In recognition of Child Health Day, educating children on oral hygiene is important. Along with various regular hygiene practices, oral hygiene is important for kids to learn at a young age. In fact, good oral health during adolescence contributes to good oral health as an adult.
Begin good oral hygiene with your kid’s first tooth
Good oral health care should start once kids have their first tooth. A kid’s first tooth will normally appear within six to nine months. As early as your child having only one tooth, start daily brushing.
As soon as your child has two teeth nearby, start flossing.

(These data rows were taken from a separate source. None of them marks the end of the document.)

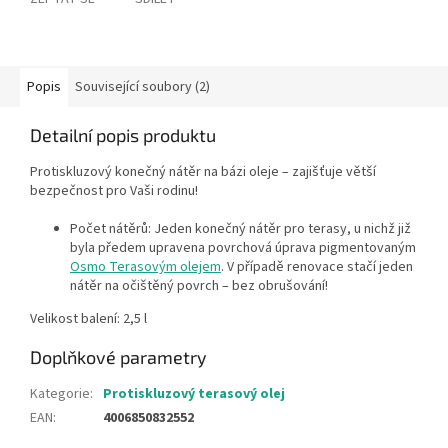
Popis
Související soubory (2)
Detailní popis produktu
Protiskluzový konečný nátěr na bázi oleje – zajišťuje větší
bezpečnost pro Vaši rodinu!
Počet nátěrů: Jeden konečný nátěr pro terasy, u nichž již
byla předem upravena povrchová úprava pigmentovaným
Osmo Terasovým olejem
. V případě renovace stačí jeden
nátěr na očištěný povrch – bez obrušování!
Velikost balení: 2,5 l
Doplňkové parametry
Kategorie
:
Protiskluzový terasový olej
EAN
:
4006850832552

For babies that still bottle-feed by the time they develop teeth, watch for “bottle rot.” This is a condition whereby your kid’s teeth become pitted, pocked, or discolored because milk or formula saturates their teeth for extended periods of time. Teeth enamel gets covered by milk sugars and particles from other foods. These sugars and foods rot the child’s teeth. So much so that bottle rot is often one of the first reasons why parents bring their child to a pediatric dentist.
Ways to teach children about oral health
Children usually copy their parents. By you following a daily teeth brushing schedule you’ll likely influence your children to do so, too. Make sure to use fluoridated tooth paste. Flouride will help minimize cavities and strengthen teeth. Along with regular brushing and flossing in the home, regular dental checkups and teeth cleanings will help minimize cavities and proactively address developing oral health issues.